I am fascinated by the history of blue jeans as a functional article of clothing for work, leisure, high fashion and pop culture — so much woven into this cloth. In this series, the fragments of blue jeans are a metaphor for the fragmented lives spent in search of the myth of American renewal.

In 1893 Frederick Jackson Turner wrote that the principal American archetype was the continual expansion of the frontier and its corollary of always being able to start over by moving on.  Turner, and others before and after him posited that the American frontier was a vast empty landscape waiting for American development and American Democracy to unroll like a giant carpet from “sea to shining sea”. The concept of an open waiting frontier persisted in the American imagination in spite of the reality that many civilizations with rich, diverse cultures had inhabited the land for centuries.
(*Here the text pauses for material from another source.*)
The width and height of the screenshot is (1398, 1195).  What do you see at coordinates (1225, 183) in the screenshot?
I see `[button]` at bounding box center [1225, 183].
The broken treaties and clashes over territory and land rights did nothing to diminish misguided hopes and dreams of wave upon wave of western settlers, cowboys, gold rush miners, developers, entrepreneurs (like Levi Strauss) and politicians.  “Nothing was permanent, failure was only a temporary state of existence. . . the perennial optimism engendered by the frontier was nothing less than the seminal characteristic of American society”. (“The Resurgence of Frontier Politics” Non-Partisan 9/19/06).

The 20th century saw the geographic frontier fill up with cities and disappear. With its going, the first period of American history closed.  The next period of American history continued to seek imperial frontiers through  expansionist policies in Cuba, Panama, Puerto Rico and The Phillipines.  New frontiers also developed in science, art, literature and cinema.  John F. Kennedy campaigned on the slogan  of “A New Frontier”.  The close of the frontier era was the beginning of the American culture’s romantic creation of a frontier myth.
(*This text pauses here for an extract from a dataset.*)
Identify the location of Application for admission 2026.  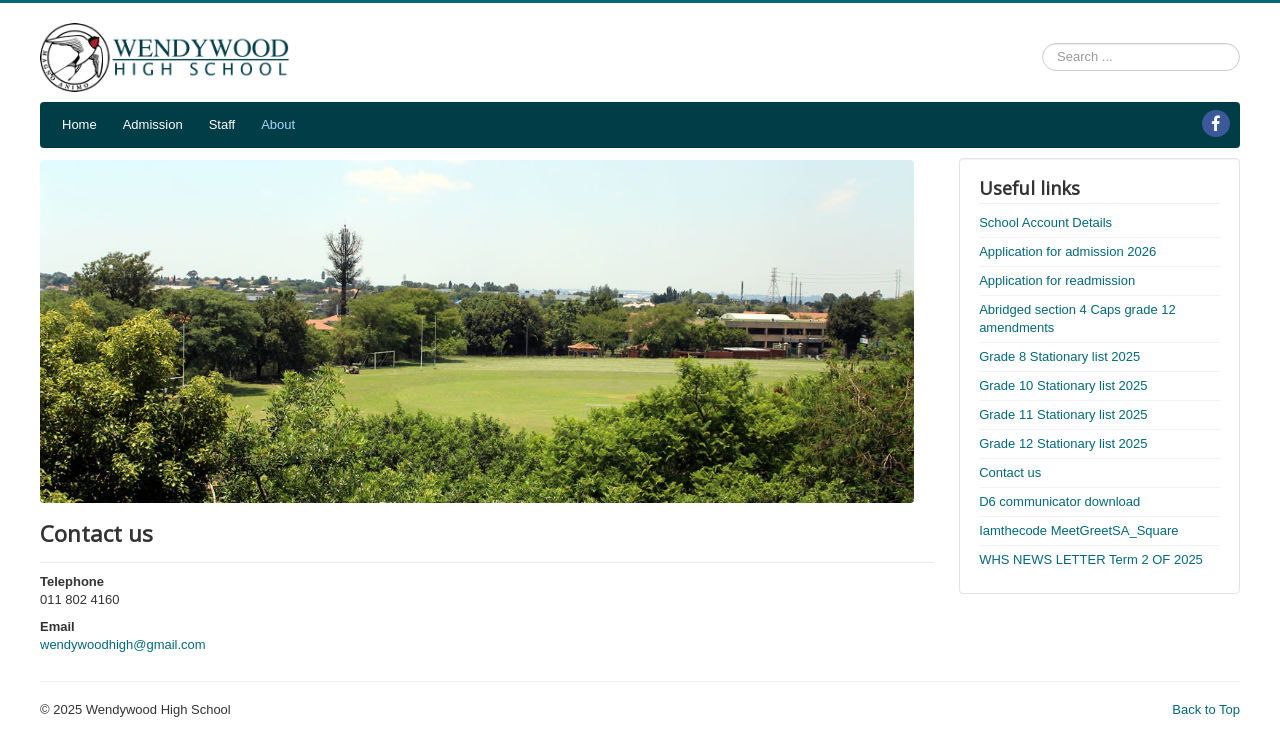 (1067, 251).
This romantic frontier myth is as embedded in the denim fabric of our blue jeans as is the grit and sweat of 2 centuries of labor that farmed the land, built the railroads, mined the coal and worked in the factories.  Because of the durability of denim and the uniquely functional design created by Levi Strauss, blue jeans, still, are the clothing of work and leisure for everyone: rich or poor, urban or rural, farmland or Indian reservation, and everything in between. The idea of endless frontier and renewal is particularly interesting in this historical moment of our national debate over migration and immigration.

We fall in love with our blue jeans.  We seek the perfect fit. We wear them until they are in shreds or we buy them already distressed, stone washed or pre-worn vintage. Blue jeans are the symbol of our complex and often contradictory American character.  Ralph Lauren advertises his designer blue jeans in the large, western landscape.   Levis Inc. appeals to the average beer drinking, hard working guy with their ads, while Calvin Klein sets his designer jeans in a sexy, seductive challenge to pursue personal success and individual freedom in the upwardly mobile urban frontier.

In this exhibit, I focus on the aspirations of people struggling to pursue their vision of a promised land.  In reassembling fragments of blue jeans, I look for the “story” of working class people through the metaphor of fragments of denim, much of it rescued from dumpsters in the alley, discarded, like a broken dream.  Within the warp and weft is the fierce need for renewal in a land of hope and dreams. The beautiful patination of the washed blue dye tells of happier moments, family celebrations and material achievements, but there are also the torn knees, frayed  holes and faded patches that point to hard work, disappointments, losses and setbacks. Some of these compositions explore our work on the land in the settling of the frontier and the building of cities. In others, I have concentrated on the narrative of migration and the recognition of the hardship of workers seeking their “promised land”.  Denim is the fabric of our collective journey.